We have so little time left for family social bonding that when we do get together with them at Christmas we hardly know them and we feel awkward and guilty for neglecting them. We feel alienated and alone – and increasingly cynical.
Thus ultimately the sales pressure of Christmas, instead of satisfying our need for belonging to the group/family/tribe actually isolates and alienates us from this and turns us into millions of lonely individuals. And we wonder why our society is becoming dysfunctional!
The advertisers particularly target children. They come into this world ready primed to absorb and bond with the culture of the society in which they find themselves. If their friends have a particular toy or brand of trainers their need to be part of the group – and the advertisers – tell them they must have the same and that urge is very strong. It can exert enormous pressure on parents, especially those feeling guilty because work pressures have not allowed them enough time to spend with their children.
Commercial pressures turn Christmas buying into a competition, pitting one household against another in the amount they can spend on their children at Christmas. Failing to satisfy your child’s demands is a crime against their youth and innocence. Parents are expected make sacrifices – of their money and their reason – to try to satisfy the insatiable. Thus people are in reality further alienated from each other by this competitiveness and parents are alienated from their children.
The satisfaction the presents bring to the children is shallow and fleeting. Too soon they become as cynical and disillusioned as their parents.
Women are under enormous pressure to provide a proper Christmas feast, even though they know a lot of it will end up in the bin.
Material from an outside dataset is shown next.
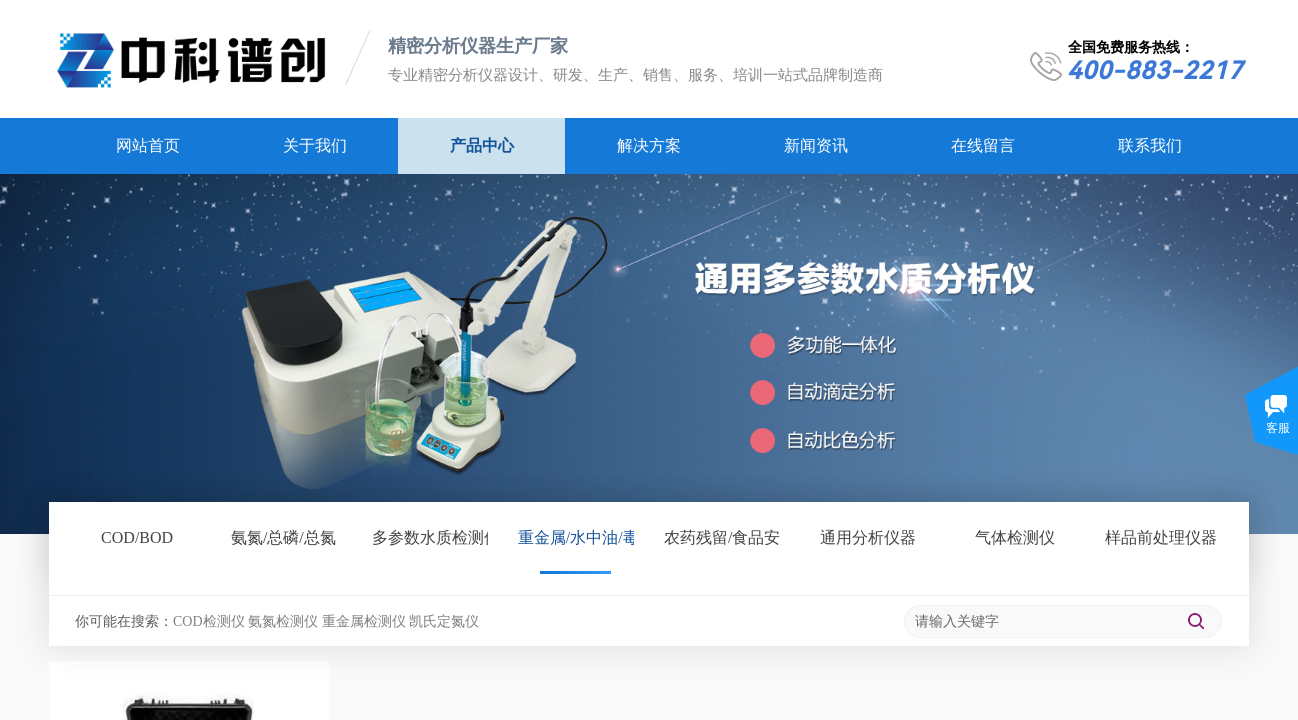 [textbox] (1039, 622)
The capitalist Christmas ends abruptly on Christmas Day with the declaration of the start of the January sales. And once the whole thing is over – with all its pressures, extra work and social disappointments – most working people heave a sigh of relief and hurry back to their workplace and the mind-numbing routine monotony.
Just occasionally at Christmas we catch a glimpse of the real thing. I remember a few years ago in Woolwich main shopping centre – a very run-down area with high unemployment and a high proportion of locals on benefits, by-passed by the worst commercialism – a drama group staged a bit of street theatre in fantastic costumes with music and dancing. It was not hot stuff to the adults but the children running about were too young to have seen anything like it before. They were genuinely entranced and captivated by it and gleefully joined in; because of this their parents were smiling too. It was quite unexpected and no money was involved. It was real.
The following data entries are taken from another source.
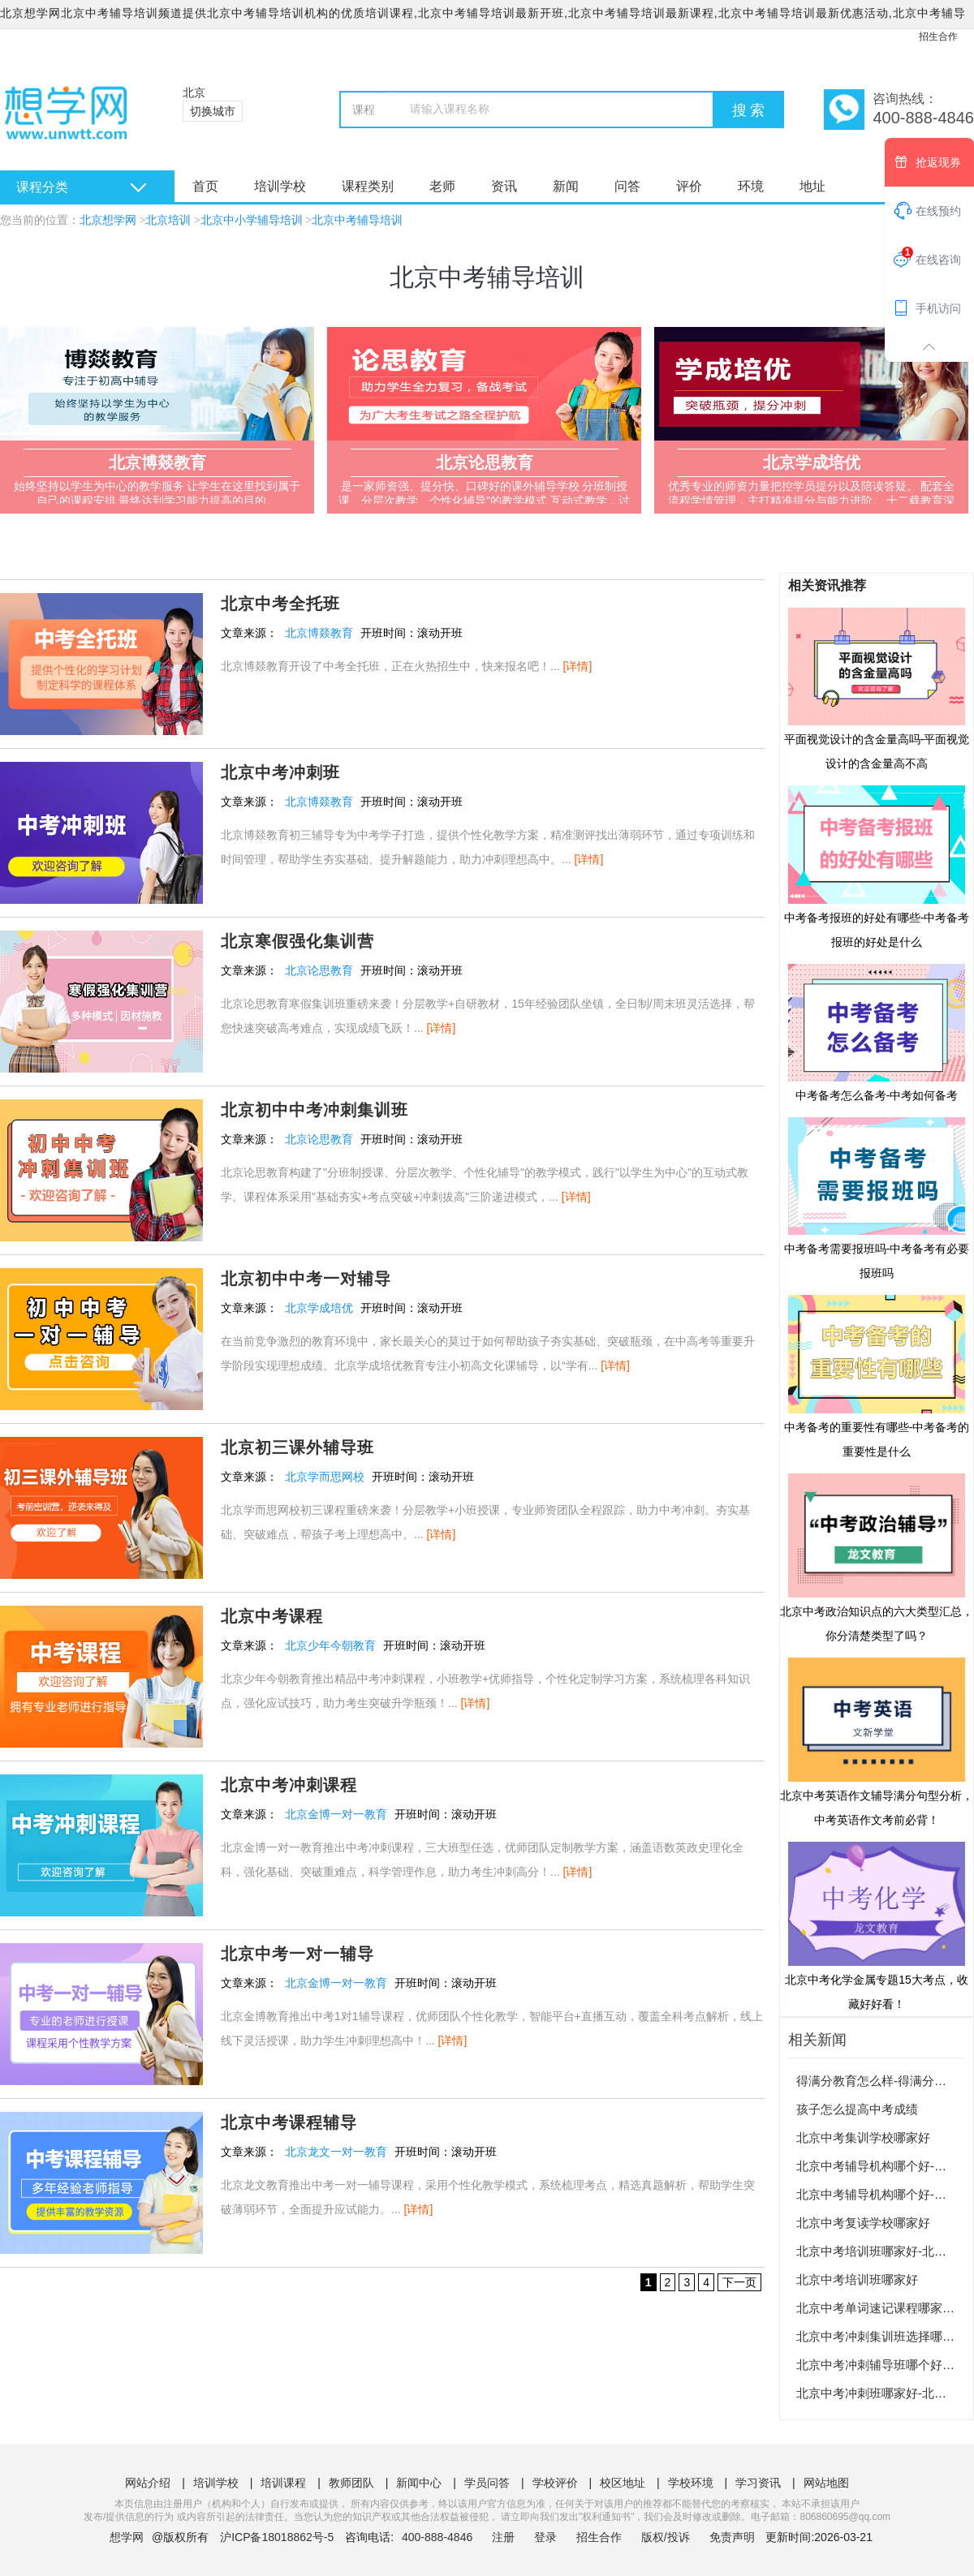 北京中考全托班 (280, 604)
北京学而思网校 (324, 1476)
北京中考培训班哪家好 (857, 2279)
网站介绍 (147, 2482)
When workers and their families get together a relax a little, when the joking and laughing break out, that is real; that is the sort of happiness that capitalism can never provide; it involves no money and no profits.
What would the ideal socialist mid-winter festival involve? That is hard to prescribe; it is the sort of thing that will happen spontaneously given the right conditions and circumstances.
But those conditions must include an end to huge commercial pressures; it must cost very little to stage. It must allow workers a lot more time to relax and unwind. It is impossible to find joy if you are exhausted. It must allow all generations to come together to give each other time and attention. And it must involve genuine fun – though that it a quality impossible to define or command. All we can do is to give it the right soil to grow in.